Most important to me, I realized the importance of adjusting to and overcoming adversity. I have faced many failures, as well as successes, throughout the sport of swimming. Even when I thought a certain failure was the end of the world, it wasn’t.
From having numerous conversations with my family, my dad in particular, and my coach, I learned that what matters most is how one addresses the failure or setback and works to overcome and learn from it.
Recovering from surgery has not been easy, but all of the challenges that I’ve faced along the way this past half year have been worthwhile and eye opening. Though the first couple of days after my surgery were painful and it seemed that it would take a lifetime to recover, here I am six months later about to compete for the first time in almost eight months.

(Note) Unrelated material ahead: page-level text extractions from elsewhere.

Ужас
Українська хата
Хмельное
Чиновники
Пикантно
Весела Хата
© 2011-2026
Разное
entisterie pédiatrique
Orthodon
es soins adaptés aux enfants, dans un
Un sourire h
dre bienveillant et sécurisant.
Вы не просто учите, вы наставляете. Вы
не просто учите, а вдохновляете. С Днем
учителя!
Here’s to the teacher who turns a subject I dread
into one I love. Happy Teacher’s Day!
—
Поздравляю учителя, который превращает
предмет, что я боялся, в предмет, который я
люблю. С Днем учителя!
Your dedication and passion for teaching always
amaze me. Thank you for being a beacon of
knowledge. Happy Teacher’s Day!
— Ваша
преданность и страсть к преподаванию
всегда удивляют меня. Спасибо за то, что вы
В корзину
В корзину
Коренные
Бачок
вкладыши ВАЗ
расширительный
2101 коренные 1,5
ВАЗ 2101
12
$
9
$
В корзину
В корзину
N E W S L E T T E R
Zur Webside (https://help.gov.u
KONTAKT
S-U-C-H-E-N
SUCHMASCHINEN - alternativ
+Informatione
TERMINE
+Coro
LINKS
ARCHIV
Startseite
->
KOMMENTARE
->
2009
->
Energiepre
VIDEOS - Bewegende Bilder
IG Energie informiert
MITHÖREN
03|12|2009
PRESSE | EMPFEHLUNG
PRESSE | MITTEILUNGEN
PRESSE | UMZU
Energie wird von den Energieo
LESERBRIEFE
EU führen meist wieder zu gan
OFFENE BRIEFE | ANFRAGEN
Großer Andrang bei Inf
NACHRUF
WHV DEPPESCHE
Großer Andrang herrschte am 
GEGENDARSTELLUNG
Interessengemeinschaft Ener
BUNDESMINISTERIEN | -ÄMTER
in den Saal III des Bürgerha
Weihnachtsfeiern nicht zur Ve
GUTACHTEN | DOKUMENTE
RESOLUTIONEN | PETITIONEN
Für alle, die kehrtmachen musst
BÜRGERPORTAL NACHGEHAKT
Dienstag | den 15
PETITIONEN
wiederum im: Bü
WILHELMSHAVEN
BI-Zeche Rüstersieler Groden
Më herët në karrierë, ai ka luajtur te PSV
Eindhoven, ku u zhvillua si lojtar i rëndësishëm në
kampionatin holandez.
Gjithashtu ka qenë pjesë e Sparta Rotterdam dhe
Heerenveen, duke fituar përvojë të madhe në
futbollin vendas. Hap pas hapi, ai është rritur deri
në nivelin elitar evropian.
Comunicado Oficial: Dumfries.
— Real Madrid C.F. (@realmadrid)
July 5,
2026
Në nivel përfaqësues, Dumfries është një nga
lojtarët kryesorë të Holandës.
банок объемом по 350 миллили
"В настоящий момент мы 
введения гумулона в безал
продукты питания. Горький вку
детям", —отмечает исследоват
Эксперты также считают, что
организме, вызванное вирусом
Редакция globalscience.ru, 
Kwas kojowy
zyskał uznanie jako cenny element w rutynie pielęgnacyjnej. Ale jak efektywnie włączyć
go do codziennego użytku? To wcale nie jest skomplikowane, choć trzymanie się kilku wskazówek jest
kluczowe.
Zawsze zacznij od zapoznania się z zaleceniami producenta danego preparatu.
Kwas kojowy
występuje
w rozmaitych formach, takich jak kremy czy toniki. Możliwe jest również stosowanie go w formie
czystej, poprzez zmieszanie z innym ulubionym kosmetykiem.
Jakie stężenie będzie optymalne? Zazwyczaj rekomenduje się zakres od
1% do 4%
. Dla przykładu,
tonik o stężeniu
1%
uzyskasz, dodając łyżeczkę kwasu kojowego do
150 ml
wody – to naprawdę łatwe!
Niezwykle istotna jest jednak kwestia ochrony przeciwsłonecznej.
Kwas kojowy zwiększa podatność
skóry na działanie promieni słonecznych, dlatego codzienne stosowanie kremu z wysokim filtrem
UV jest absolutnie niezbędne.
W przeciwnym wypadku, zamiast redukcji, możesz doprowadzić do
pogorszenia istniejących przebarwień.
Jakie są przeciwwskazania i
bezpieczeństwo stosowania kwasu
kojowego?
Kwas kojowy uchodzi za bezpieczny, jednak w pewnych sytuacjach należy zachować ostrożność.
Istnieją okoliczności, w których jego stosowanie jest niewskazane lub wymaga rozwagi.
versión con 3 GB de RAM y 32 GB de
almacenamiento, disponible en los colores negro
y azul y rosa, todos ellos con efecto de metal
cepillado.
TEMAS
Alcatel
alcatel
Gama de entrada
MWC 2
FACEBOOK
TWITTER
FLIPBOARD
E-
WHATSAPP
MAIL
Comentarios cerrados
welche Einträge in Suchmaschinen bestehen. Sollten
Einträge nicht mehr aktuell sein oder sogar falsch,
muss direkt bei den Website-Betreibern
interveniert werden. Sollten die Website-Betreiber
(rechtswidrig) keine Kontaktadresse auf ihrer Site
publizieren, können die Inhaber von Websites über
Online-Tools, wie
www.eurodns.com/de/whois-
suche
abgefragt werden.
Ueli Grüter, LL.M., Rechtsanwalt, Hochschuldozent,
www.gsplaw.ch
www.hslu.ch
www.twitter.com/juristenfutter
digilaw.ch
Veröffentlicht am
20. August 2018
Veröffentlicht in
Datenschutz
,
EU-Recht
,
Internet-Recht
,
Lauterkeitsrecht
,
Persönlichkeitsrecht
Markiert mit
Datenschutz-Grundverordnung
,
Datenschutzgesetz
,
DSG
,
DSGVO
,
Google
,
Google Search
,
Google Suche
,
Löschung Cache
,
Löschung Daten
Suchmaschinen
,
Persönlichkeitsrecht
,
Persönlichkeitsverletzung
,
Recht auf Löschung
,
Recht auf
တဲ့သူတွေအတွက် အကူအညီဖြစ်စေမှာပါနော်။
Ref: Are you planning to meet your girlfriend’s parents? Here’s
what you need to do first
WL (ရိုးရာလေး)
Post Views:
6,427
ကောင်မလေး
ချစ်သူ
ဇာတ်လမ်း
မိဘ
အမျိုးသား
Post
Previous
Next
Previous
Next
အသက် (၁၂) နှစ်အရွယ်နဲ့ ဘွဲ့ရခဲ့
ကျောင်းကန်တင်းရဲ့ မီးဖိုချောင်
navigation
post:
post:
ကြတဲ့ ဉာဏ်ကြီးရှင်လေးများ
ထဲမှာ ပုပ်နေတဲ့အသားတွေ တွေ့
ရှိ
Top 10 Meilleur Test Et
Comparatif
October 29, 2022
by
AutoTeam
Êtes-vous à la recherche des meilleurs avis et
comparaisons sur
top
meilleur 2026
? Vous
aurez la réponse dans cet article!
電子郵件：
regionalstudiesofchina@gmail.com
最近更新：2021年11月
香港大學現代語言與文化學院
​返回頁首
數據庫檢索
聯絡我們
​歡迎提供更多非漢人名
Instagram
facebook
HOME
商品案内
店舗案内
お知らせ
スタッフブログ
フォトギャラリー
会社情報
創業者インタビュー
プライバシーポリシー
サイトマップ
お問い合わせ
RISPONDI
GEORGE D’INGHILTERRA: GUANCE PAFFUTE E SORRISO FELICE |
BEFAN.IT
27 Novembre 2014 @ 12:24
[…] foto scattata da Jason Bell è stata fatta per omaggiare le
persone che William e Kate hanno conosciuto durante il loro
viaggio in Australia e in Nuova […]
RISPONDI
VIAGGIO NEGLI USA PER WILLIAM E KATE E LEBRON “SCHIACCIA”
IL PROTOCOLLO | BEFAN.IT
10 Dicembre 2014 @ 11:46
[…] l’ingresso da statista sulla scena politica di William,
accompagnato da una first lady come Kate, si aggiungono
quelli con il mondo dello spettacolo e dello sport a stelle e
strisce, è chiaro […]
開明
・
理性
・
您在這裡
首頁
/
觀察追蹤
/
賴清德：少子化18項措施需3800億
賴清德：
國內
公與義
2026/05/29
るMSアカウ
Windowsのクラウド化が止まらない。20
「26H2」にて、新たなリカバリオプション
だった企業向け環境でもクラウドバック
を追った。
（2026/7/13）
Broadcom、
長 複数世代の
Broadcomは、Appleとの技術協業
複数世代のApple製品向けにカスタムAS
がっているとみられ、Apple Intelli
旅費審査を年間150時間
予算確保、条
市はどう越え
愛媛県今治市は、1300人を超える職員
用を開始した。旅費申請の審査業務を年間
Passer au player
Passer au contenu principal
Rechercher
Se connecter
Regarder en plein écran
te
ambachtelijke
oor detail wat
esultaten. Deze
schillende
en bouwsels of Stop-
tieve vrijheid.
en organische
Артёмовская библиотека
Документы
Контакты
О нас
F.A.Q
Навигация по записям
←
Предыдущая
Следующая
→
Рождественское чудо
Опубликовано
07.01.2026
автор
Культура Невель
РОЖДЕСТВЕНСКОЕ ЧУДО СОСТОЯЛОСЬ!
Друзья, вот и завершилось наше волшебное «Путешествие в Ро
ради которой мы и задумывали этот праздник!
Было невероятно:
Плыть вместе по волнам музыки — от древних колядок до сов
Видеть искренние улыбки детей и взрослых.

My injury, and the long recovery process, changed the way I think about my college experience, my goals, and most importantly, myself. Though it was extremely frustrating and taxing, the experience has been a blessing in disguise.
Now, I am willing to work harder than before because I know what I want to accomplish in my collegiate career as an athlete and in my lifetime. Every challenge has its obstacles and doubts, but I now look past those and seek the positives within each test, because I know that I have the strength and determination to overcome any challenge and trial that I put my mind to.